GPU Pro Tip: CUDA 7 Streams Simplify Concurrency

anon95180265 · June 2, 2015, 1:41pm

Could it be this issue? https://github.com/thrust/t... It's fixed in the thrust trunk, but not in the version included in CUDA 7. You could try pulling the latest from github to compare.

anon84996908 · June 3, 2015, 10:53am

Indeed that fixed it. Thanks!

anon46359231 · July 13, 2015, 8:18am

how could i enable this function in visual stdio 2012 cudaruntime 7.0 soulution. I define define the CUDA_API_PER_THREAD_DEFAULT_STREAMpreprocessor macro before I include CUDA headers kernel.cu file. but it not works. I want to konw why ?

anon95180265 · July 13, 2015, 11:46pm

I don't have a windows machine in front of me, but I know that Visual Studio let's you add custom command line flags. So you could set -default-stream-per-thread on the command line. But the env variable should work too -- without seeing your code/project, I can't tell for sure why it's not working for you. Did you set it in one of the files, or in the project settings? I would set it in the environment box of the CUDA C++ project settings dialog.

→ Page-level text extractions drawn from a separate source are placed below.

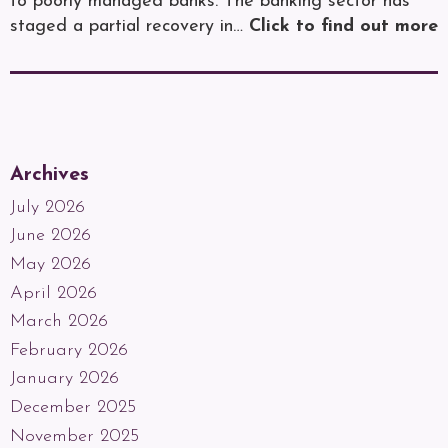
to poorly managed banks. The banking sector has
staged a partial recovery in…
Click to find out more
Archives
July 2026
June 2026
May 2026
April 2026
March 2026
February 2026
January 2026
December 2025
November 2025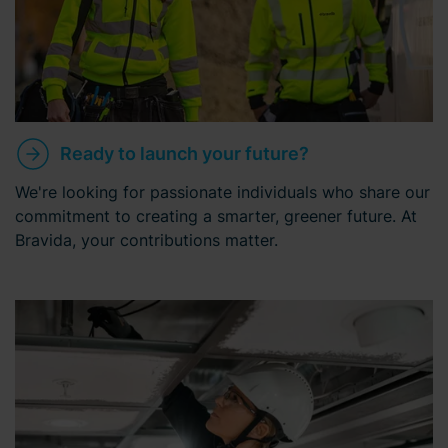
Ready to launch your future?
We're looking for passionate individuals who share our
commitment to creating a smarter, greener future. At
Bravida, your contributions matter.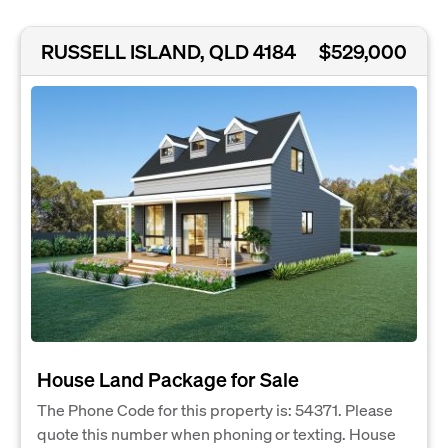
RUSSELL ISLAND, QLD 4184
$529,000
House Land Package for Sale
The Phone Code for this property is: 54371. Please
quote this number when phoning or texting. House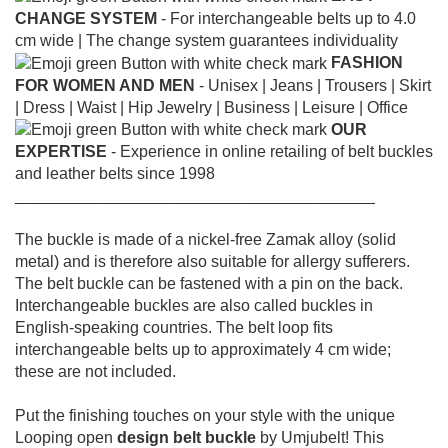
CHANGE SYSTEM
- For interchangeable belts up to 4.0
cm wide |
The change system guarantees individuality
FASHION
FOR WOMEN AND MEN
- Unisex |
Jeans |
Trousers |
Skirt
|
Dress |
Waist |
Hip Jewelry |
Business |
Leisure |
Office
OUR
EXPERTISE
- Experience in online retailing of belt buckles
and leather belts since 1998
________________________________________
The buckle is made of a nickel-free Zamak alloy (solid
metal) and is therefore also suitable for allergy sufferers.
The belt buckle can be fastened with a pin on the back.
Interchangeable buckles are also called buckles in
English-speaking countries.
The belt loop fits
interchangeable belts up to approximately 4 cm wide;
these are not included.
Put the finishing touches on your style with the unique
Looping open
design belt buckle
by Umjubelt! This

anon46359231 · July 14, 2015, 1:33am

I seti it in the project. project->properties->cuda c/c++->host->preprocessor defenitions->CUDA_API_PER_THREAD_DEFAULT_STREAM

the code is the same as you, and the code is in a .cu file.

anon23045104 · July 30, 2015, 7:10am

i wonder if the method works in windows?i have the same questions as wei that i can't enable this function in vs2010.

anon95180265 · July 31, 2015, 2:05am

It should work -- I realized there was a typo in one spot where I had `--default-stream-per-thread` when it should be `--default-stream per-thread` (note space). Can you make sure you set the flag correctly?

anon1959062 · September 10, 2015, 11:34pm

Hello, I'm not sure if this post is for this kind of question, if not please excuse me. I am compiling Caffe with cuDNN for their use with DIGITS. I got this error:

src/caffe/layers/cudnn_conv_layer.cu(56): error: identifier "cudaStreamLegacy" is undefined

src/caffe/layers/cudnn_conv_layer.cu(137): error: identifier "cudaStreamLegacy" is undefined

Could you please give any advise about it?

Thanks a lot.

anon95180265 · September 10, 2015, 11:56pm

Make sure you have CUDA 7.0 or later -- cudaStreamLegacy is new in CUDA 7.

anon1959062 · September 11, 2015, 3:29am

I installed this two versions:

cuda-repo-ubuntu1504-7-5-local_7.5-18_amd64.deb
cudnn-7.0-linux-x64-v3.0-prod.tgz

anon51788664 · November 9, 2015, 12:43pm

Hi Mark,

I am trying an spmv, so far it works fine with matrix that can fit into the GPU memory. I am about to try larger matrix which is larger than my GPU memory 4GB.
Can the streams be used in that scenario? At the moment I am passing the CSR's to the GPU and then once the GPU has the CSR's it performs the SPMV. Not sure how that would be possible with streams?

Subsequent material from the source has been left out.